Sur ces sujets, comme d’ailleurs pour tous les autres, je
veux vous dire que je suis absolument ouvert à vos propositions,
et que je les attends : je pense en effet que toutes les mesures
prises, en ce domaine comme dans d’autres, doivent être
le fruit non seulement d’une concertation la plus large possible
entre l’ensemble des acteurs représentatifs des différentes
professions, mais aussi naître directement et principalement
de l’expérience de ceux qui sont sur le terrain, et
qui ont déjà identifié et exploré un
certain nombre de voies.
Je voudrais aussi revenir sur votre rôle
dans l’information et l’éducation thérapeutique
ou le conseil
Vous êtes les professionnels de santé les plus accessibles.
Il faut que vous puissiez disposer de tous les soutiens possibles
dans ce rôle d’éducation et d’information,
que ce soit autour du conseil pharmaceutique ou de l’accompagnement
des malades chroniques. Je salue vos efforts en ce sens, et je tiens
à vous dire encore une fois que je serai très attentif
à ce que vous disposiez pour cela de tous les appuis nécessaires
en termes de référentiels et de formation.

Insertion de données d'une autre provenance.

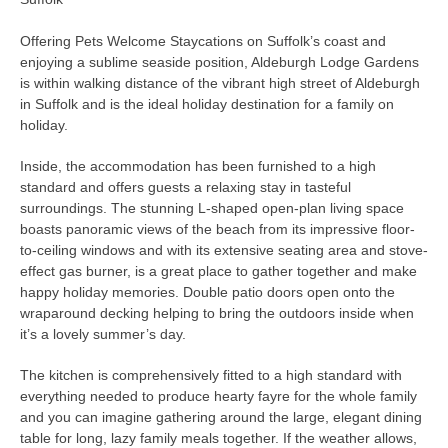
Offering Pets Welcome Staycations on Suffolk’s coast and
enjoying a sublime seaside position, Aldeburgh Lodge Gardens
is within walking distance of the vibrant high street of Aldeburgh
in Suffolk and is the ideal holiday destination for a family on
holiday.
Inside, the accommodation has been furnished to a high
standard and offers guests a relaxing stay in tasteful
surroundings. The stunning L-shaped open-plan living space
boasts panoramic views of the beach from its impressive floor-
to-ceiling windows and with its extensive seating area and stove-
effect gas burner, is a great place to gather together and make
happy holiday memories. Double patio doors open onto the
wraparound decking helping to bring the outdoors inside when
it’s a lovely summer’s day.
The kitchen is comprehensively fitted to a high standard with
everything needed to produce hearty fayre for the whole family
and you can imagine gathering around the large, elegant dining
table for long, lazy family meals together. If the weather allows,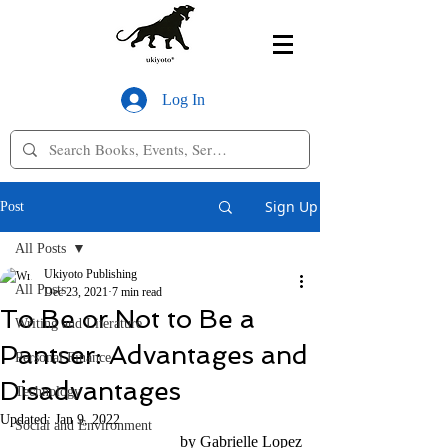
Log In
Sign Up
Post
All Posts
Ukiyoto Publishing
All Posts
Dec 23, 2021
7 min read
To Be or Not to Be a
Writing and Literature
Pantser: Advantages and
Personal Finance
Disadvantages
Technology
Updated:
Jan 9, 2022
Social and Environment
by Gabrielle Lopez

Votre rôle de conseil m’amène à évoquer
un sujet qui me tient à cœur, celui de l’automédication.
(Je sais que certains d’entre vous se posent des questions
sur le terme à employer, il faudra que nous nous mettions
d’accord là dessus).
C’est un mode de prise en charge important et responsable.
J’ai annoncé que je souhaitais engager rapidement une
réflexion sur ce sujet. Elle ne se fera pas sans vous.
Mon objectif ne relève pas seulement d’un choix économique,
mais aussi d’une conception équilibrée et diversifiée
du système de santé qui est celle de nombreux autre
pays, où toute thérapeutique ne passe pas par la prescription.
Il est de donner toute sa place à ce mode de prise en charge
des troubles les plus courants, dans une démarche de responsabilisation
et d’autonomisation des patients . Mais je tiens à
vous dire que je le ferai aussi avec un niveau d’exigence
de qualité des soins sur lequel je ne transigerai pas : cette
autonomisation du patient ne peut se faire que dans le cadre de
référentiels de bon usage, et accompagné par
le conseil des professionnels que vous êtes.
La réflexion sur l’automédication s’engagera
avec la réunion de l’ensemble des parties prenantes
dès le mois de juin.
Le dynamisme des idées que vous
avez échangées, les thèmes que vous avez abordés
en sont la preuve : je sais que je continuerai à trouver
en vous des interlocuteurs concernés, exigeants et constructifs.
Ceci est d’autant plus important pour moi que je suis convaincu
d’une chose : aucune réforme ne se construit dans les
seuls bureaux d’un ministère. Une réforme n’a
de chance d’être efficace et durable que si elle se
nourrit de l’expérience et de la réalité
du terrain. Je ne suis pas non plus naïf, nos contraintes respectives
ne sont pas toujours les mêmes, mais je sais que nos objectifs
ne sont pas différents : apporter le meilleur service de
santé à nos concitoyens, dans les meilleures conditions
économiques possibles.
A ce sujet, je voudrais saluer le travail de
vos représentants, et en particulier de Pierre LEPORTIER.
Vous avez là un président qui est, avec le grand calme
que vous lui connaissez, un négociateur à la fois
pondéré et tenace, qui a grandement contribué
à l’abandon du TFR généralisé
et la revalorisation des honoraires de garde.